» **Description of the task**
Your task is to repeat the entries underneath exactly, minus the pictures.

[Extracted page text data]
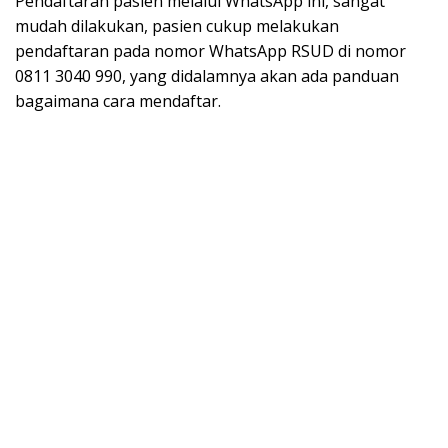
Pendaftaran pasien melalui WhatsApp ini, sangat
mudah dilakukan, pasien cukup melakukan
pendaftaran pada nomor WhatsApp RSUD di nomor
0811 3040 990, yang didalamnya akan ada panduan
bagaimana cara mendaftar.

» **Answer for this exercise**
Pendaftaran pasien melalui WhatsApp ini, sangat
mudah dilakukan, pasien cukup melakukan
pendaftaran pada nomor WhatsApp RSUD di nomor
0811 3040 990, yang didalamnya akan ada panduan
bagaimana cara mendaftar.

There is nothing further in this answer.